Page images and extracted text
________________

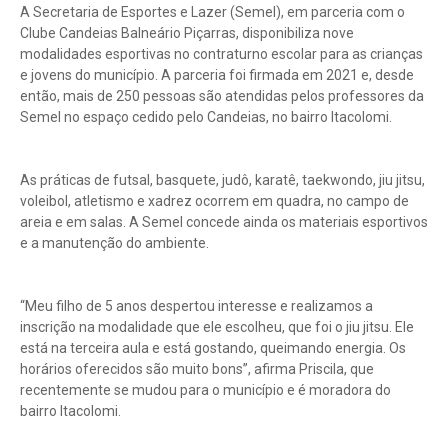
A Secretaria de Esportes e Lazer (Semel), em parceria com o
Clube Candeias Balneário Piçarras, disponibiliza nove
modalidades esportivas no contraturno escolar para as crianças
e jovens do município. A parceria foi firmada em 2021 e, desde
então, mais de 250 pessoas são atendidas pelos professores da
Semel no espaço cedido pelo Candeias, no bairro Itacolomi.
As práticas de futsal, basquete, judô, karatê, taekwondo, jiu jitsu,
voleibol, atletismo e xadrez ocorrem em quadra, no campo de
areia e em salas. A Semel concede ainda os materiais esportivos
e a manutenção do ambiente.
“Meu filho de 5 anos despertou interesse e realizamos a
inscrição na modalidade que ele escolheu, que foi o jiu jitsu. Ele
está na terceira aula e está gostando, queimando energia. Os
horários oferecidos são muito bons”, afirma Priscila, que
recentemente se mudou para o município e é moradora do
bairro Itacolomi.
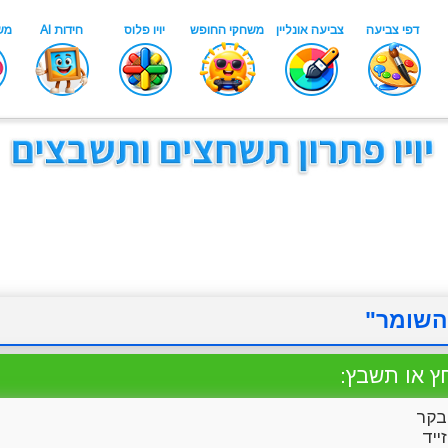
השומר"
ץ או תשבץ:
קר
ייד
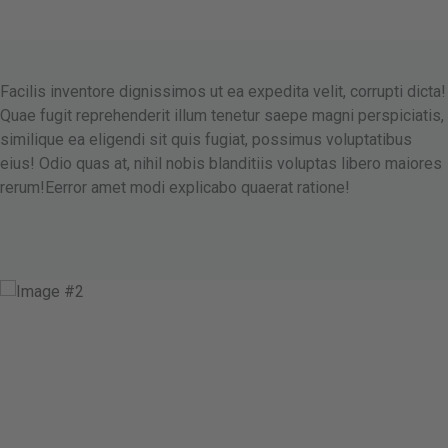
Facilis inventore dignissimos ut ea expedita velit, corrupti dicta!
Quae fugit reprehenderit illum tenetur saepe magni perspiciatis,
similique ea eligendi sit quis fugiat, possimus voluptatibus
eius! Odio quas at, nihil nobis blanditiis voluptas libero maiores
rerum!Eerror amet modi explicabo quaerat ratione!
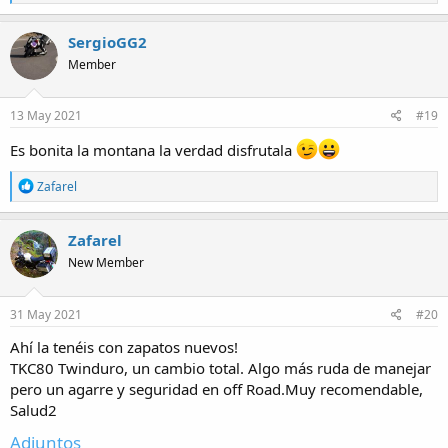
e
a
c
SergioGG2
t
Member
i
o
n
s
13 May 2021
#19
:
Es bonita la montana la verdad disfrutala
R
Zafarel
e
a
c
Zafarel
t
New Member
i
o
n
s
31 May 2021
#20
:
Ahí la tenéis con zapatos nuevos!
TKC80 Twinduro, un cambio total. Algo más ruda de manejar
pero un agarre y seguridad en off Road.Muy recomendable,
Salud2
Adjuntos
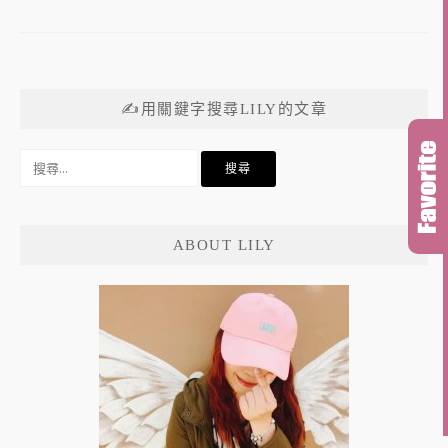
✍用關鍵字搜尋LILY的文章
搜
尋
關
鍵
ABOUT LILY
字:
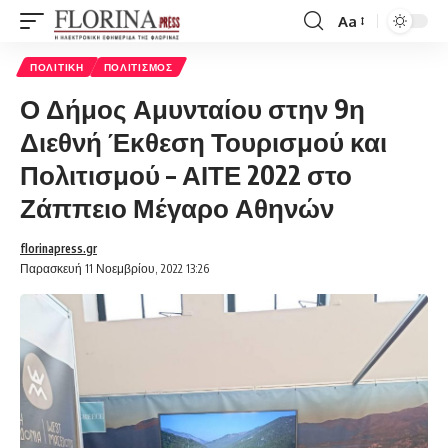
Aa
Font
Resizer
ΠΟΛΙΤΙΚΉ
ΠΟΛΙΤΙΣΜΌΣ
Ο Δήμος Αμυνταίου στην 9η
Διεθνή Έκθεση Τουρισμού και
Πολιτισμού – ΑΙΤΕ 2022 στο
Ζάππειο Μέγαρο Αθηνών
florinapress.gr
Παρασκευή 11 Νοεμβρίου, 2022 13:26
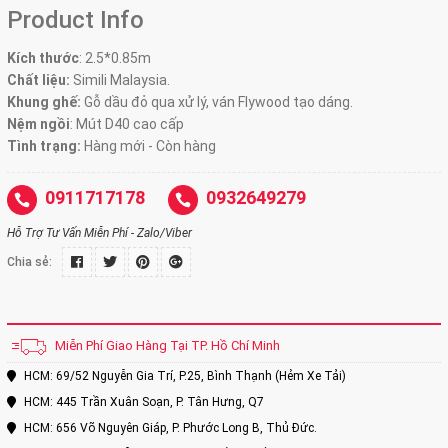
Product Info
Kích thước
:
2.5*0.85m
Chất liệu:
Simili Malaysia.
Khung ghế:
Gỗ dầu đỏ qua xử lý, ván Flywood tạo dáng.
Nệm ngồi
:
Mút D40 cao cấp
Tình trạng:
Hàng mới - Còn hàng
0911717178
0932649279
Hỗ Trợ Tư Vấn Miễn Phí - Zalo/Viber
Chia sẻ:
Miễn Phí Giao Hàng Tại TP. Hồ Chí Minh
HCM: 69/52 Nguyễn Gia Trí, P.25, Bình Thạnh (Hẻm Xe Tải)
HCM: 445 Trần Xuân Soạn, P. Tân Hưng, Q7
HCM: 656 Võ Nguyên Giáp, P. Phước Long B, Thủ Đức.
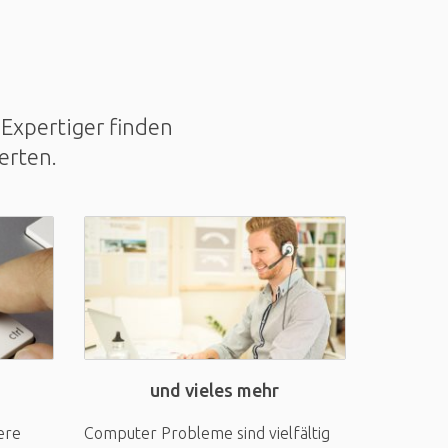
Expertiger finden
erten.
und vieles mehr
ere
Computer Probleme sind vielfältig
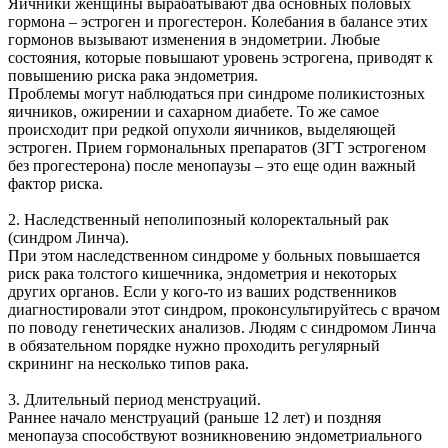
Яичники женщины вырабатывают два основных половых
гормона – эстроген и прогестерон. Колебания в балансе этих
гормонов вызывают изменения в эндометрии. Любые
состояния, которые повышают уровень эстрогена, приводят к
повышению риска рака эндометрия.
Проблемы могут наблюдаться при синдроме поликистозных
яичников, ожирении и сахарном диабете. То же самое
происходит при редкой опухоли яичников, выделяющей
эстроген. Прием гормональных препаратов (ЗГТ эстрогеном
без прогестерона) после менопаузы – это еще один важный
фактор риска.
2. Наследственный неполипозный колоректальный рак
(синдром Линча).
При этом наследственном синдроме у больных повышается
риск рака толстого кишечника, эндометрия и некоторых
других органов. Если у кого-то из ваших родственников
диагностировали этот синдром, проконсультируйтесь с врачом
по поводу генетических анализов. Людям с синдромом Линча
в обязательном порядке нужно проходить регулярный
скрининг на несколько типов рака.
3. Длительный период менструаций.
Раннее начало менструаций (раньше 12 лет) и поздняя
менопауза способствуют возникновению эндометриального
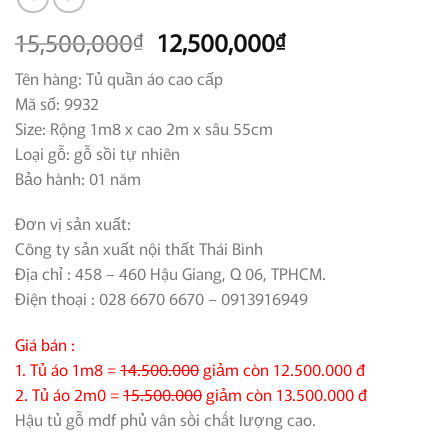
Giá
Giá
15,500,000
12,500,000
₫
₫
gốc
hiện
Tên hàng: Tủ quần áo cao cấp
là:
tại
Mã số: 9932
15,500,000₫.
là:
Size: Rộng 1m8 x cao 2m x sâu 55cm
12,500,000₫.
Loại gỗ: gỗ sồi tự nhiên
Bảo hành: 01 năm
Đơn vị sản xuất:
Công ty sản xuất nội thất Thái Bình
Địa chỉ : 458 – 460 Hậu Giang, Q 06, TPHCM.
Điện thoại : 028 6670 6670 – 0913916949
Giá bán :
1. Tủ áo 1m8 =
14.500.000
giảm còn 12.500.000 đ
2. Tủ áo 2m0 =
15.500.000
giảm còn 13.500.000 đ
Hậu tủ gỗ mdf phủ vân sồi chất lượng cao.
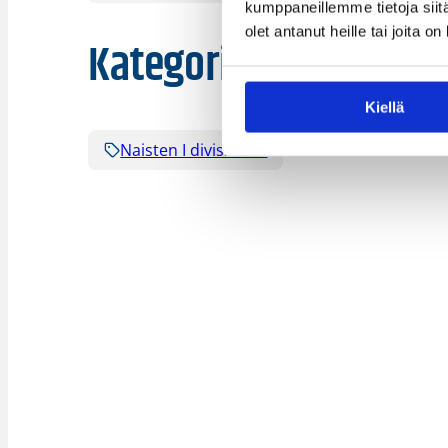
kumppaneillemme tietoja siitä
olet antanut heille tai joita o
Kategoriat
Kiellä
Naisten I divisioona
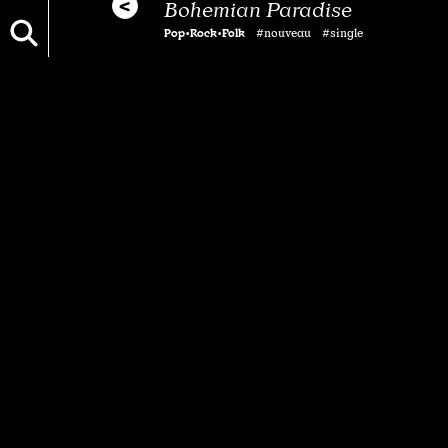
Bohemian Paradise
Pop•Rock•Folk
#nouveau #single
Vous aimerez aussi…
Entretien
Black Mirrors
Le monde de demain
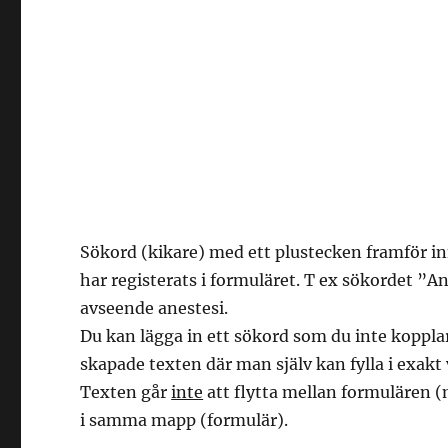
Sökord (kikare) med ett plustecken framför in
har registerats i formuläret. T ex sökordet ”A
avseende anestesi.
Du kan lägga in ett sökord som du inte kopplar 
skapade texten där man själv kan fylla i exakt 
Texten går
inte
att flytta mellan formulären 
i samma mapp (formulär).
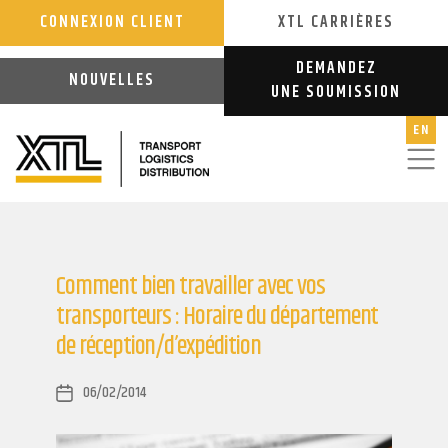
CONNEXION CLIENT
XTL CARRIÈRES
DEMANDEZ
NOUVELLES
UNE SOUMISSION
EN
Comment bien travailler avec vos
transporteurs : Horaire du département
de réception/d’expédition
06/02/2014
Post
date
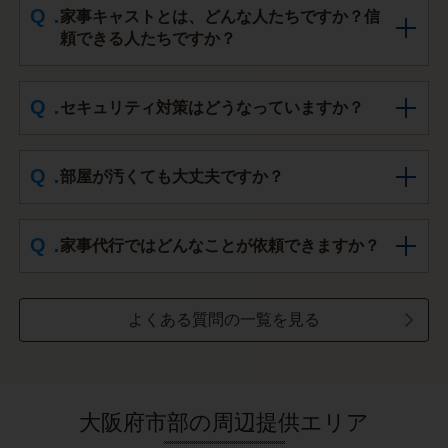
家事キャストとは、どんな人たちですか？信
頼できる人たちですか？
セキュリティ対策はどうなっていますか？
部屋が汚くても大丈夫ですか？
家事代行ではどんなことが依頼できますか？
よくある質問の一覧を見る
大阪府市部の周辺提供エリア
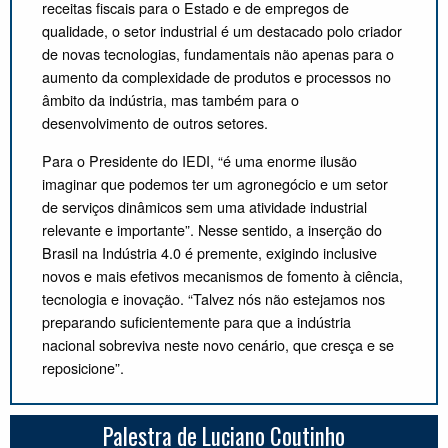
receitas fiscais para o Estado e de empregos de
qualidade, o setor industrial é um destacado polo criador
de novas tecnologias, fundamentais não apenas para o
aumento da complexidade de produtos e processos no
âmbito da indústria, mas também para o
desenvolvimento de outros setores.
Para o Presidente do IEDI, “é uma enorme ilusão
imaginar que podemos ter um agronegócio e um setor
de serviços dinâmicos sem uma atividade industrial
relevante e importante”. Nesse sentido, a inserção do
Brasil na Indústria 4.0 é premente, exigindo inclusive
novos e mais efetivos mecanismos de fomento à ciência,
tecnologia e inovação. “Talvez nós não estejamos nos
preparando suficientemente para que a indústria
nacional sobreviva neste novo cenário, que cresça e se
reposicione”.
Palestra de Luciano Coutinho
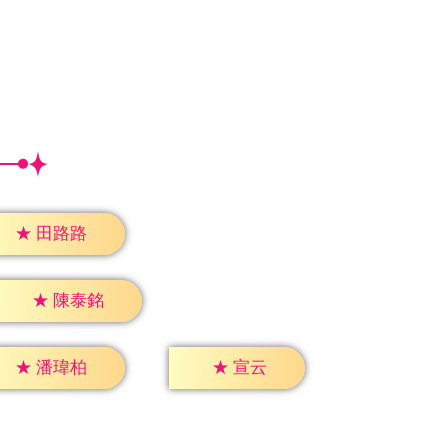
★
田路路
★
陳泰銘
★
宣云
★
潘瑋柏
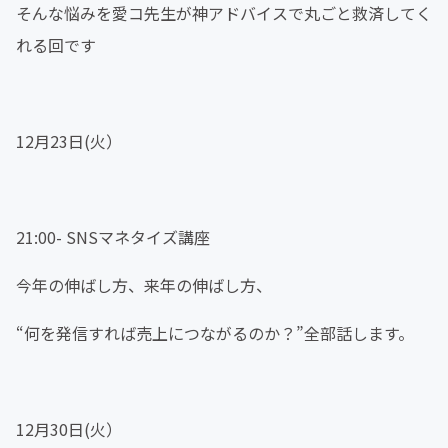
そんな悩みを愛コ先生が神アドバイスで丸ごと救済してく
れる回です
12月23日(火）
21:00- SNSマネタイズ講座
今年の伸ばし方、来年の伸ばし方、
“何を発信すれば売上につながるのか？”全部話します。
12月30日(火）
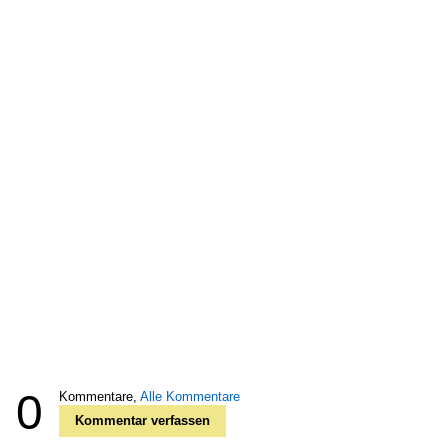
0
Kommentare,
Alle Kommentare
Kommentar verfassen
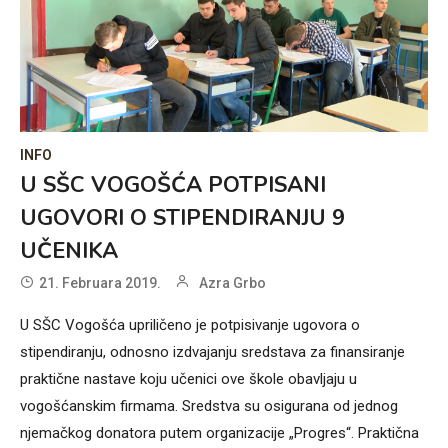
INFO
U SŠC VOGOŠĆA POTPISANI
UGOVORI O STIPENDIRANJU 9
UČENIKA
21. Februara 2019.
Azra Grbo
U SŠC Vogošća upriličeno je potpisivanje ugovora o
stipendiranju, odnosno izdvajanju sredstava za finansiranje
praktične nastave koju učenici ove škole obavljaju u
vogošćanskim firmama. Sredstva su osigurana od jednog
njemačkog donatora putem organizacije „Progres“. Praktična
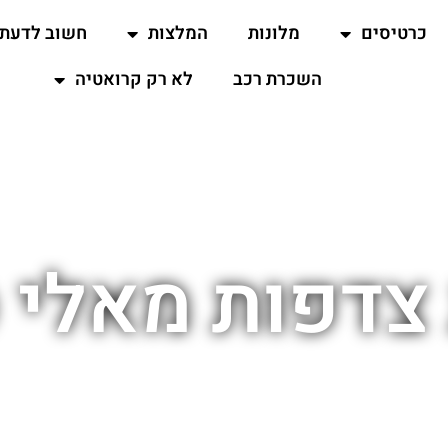
כרטיסים
מלונות
המלצות
חשוב לדעת
השכרת רכב
לא רק קרואטיה
צדפות מאלי 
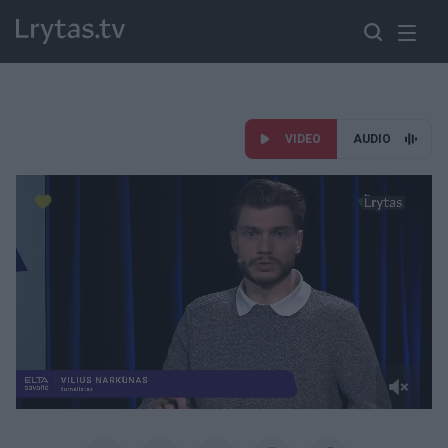
VIDEO
AUDIO
Paremkite Ukrainą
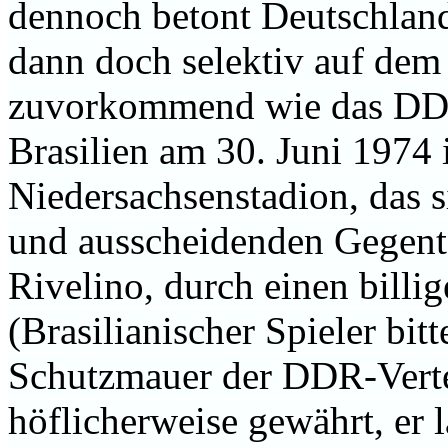
dennoch betont Deutschland
dann doch selektiv auf dem
zuvorkommend wie das DD
Brasilien am 30. Juni 1974
Niedersachsenstadion, das s
und ausscheidenden Gegent
Rivelino, durch einen billig
(Brasilianischer Spieler bi
Schutzmauer der DDR-Verte
höflicherweise gewährt, er lä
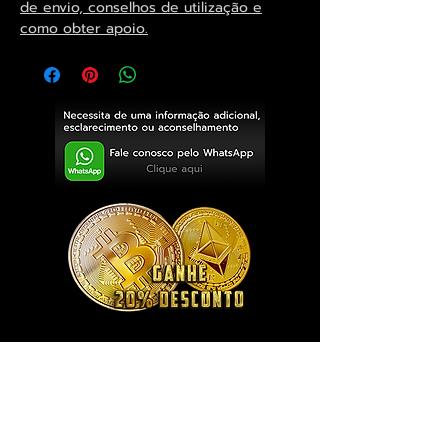
de envio, conselhos de utilização e
como obter apoio.
Exclusivo ® GoianArte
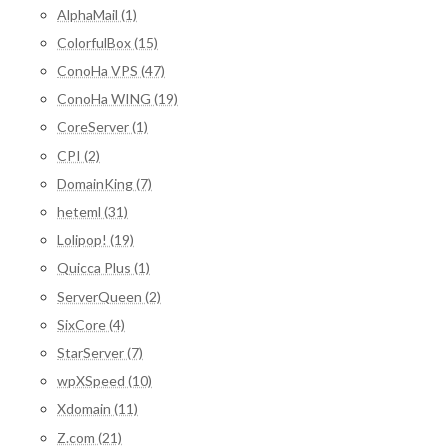
AlphaMail (1)
ColorfulBox (15)
ConoHa VPS (47)
ConoHa WING (19)
CoreServer (1)
CPI (2)
DomainKing (7)
heteml (31)
Lolipop! (19)
Quicca Plus (1)
ServerQueen (2)
SixCore (4)
StarServer (7)
wpXSpeed (10)
Xdomain (11)
Z.com (21)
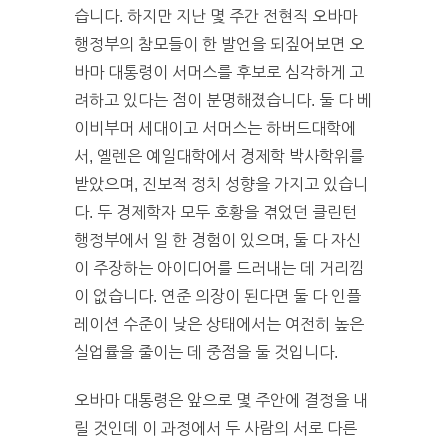
습니다. 하지만 지난 몇 주간 전현직 오바마
행정부의 참모들이 한 발언을 되짚어보면 오
바마 대통령이 서머스를 후보로 심각하게 고
려하고 있다는 점이 분명해졌습니다. 둘 다 베
이비부머 세대이고 서머스는 하버드대학에
서, 옐렌은 예일대학에서 경제학 박사학위를
받았으며, 진보적 정치 성향을 가지고 있습니
다. 두 경제학자 모두 호황을 겪었던 클린턴
행정부에서 일 한 경험이 있으며, 둘 다 자신
이 주장하는 아이디어를 드러내는 데 거리낌
이 없습니다. 연준 의장이 된다면 둘 다 인플
레이션 수준이 낮은 상태에서는 여전히 높은
실업률을 줄이는 데 중점을 둘 것입니다.
오바마 대통령은 앞으로 몇 주안에 결정을 내
릴 것인데 이 과정에서 두 사람의 서로 다른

________________

Problem to solve
Could you transcribe exactly the entries above, but only the lines from the one with "XTL CARRIÈRES" through the one with "qualidade, o setor", and without pictures?

Answer space
XTL CARRIÈRES
DEMANDEZ
NOUVELLES
UNE SOUMISSION
EN
Comment bien travailler avec vos
transporteurs : Horaire du département
de réception/d’expédition
06/02/2014
Post
date
家事キャストとは、どんな人たちですか？信
頼できる人たちですか？
セキュリティ対策はどうなっていますか？
部屋が汚くても大丈夫ですか？
家事代行ではどんなことが依頼できますか？
よくある質問の一覧を見る
大阪府市部の周辺提供エリア
receitas fiscais para o Estado e de empregos de
qualidade, o setor industrial é um destacado polo criador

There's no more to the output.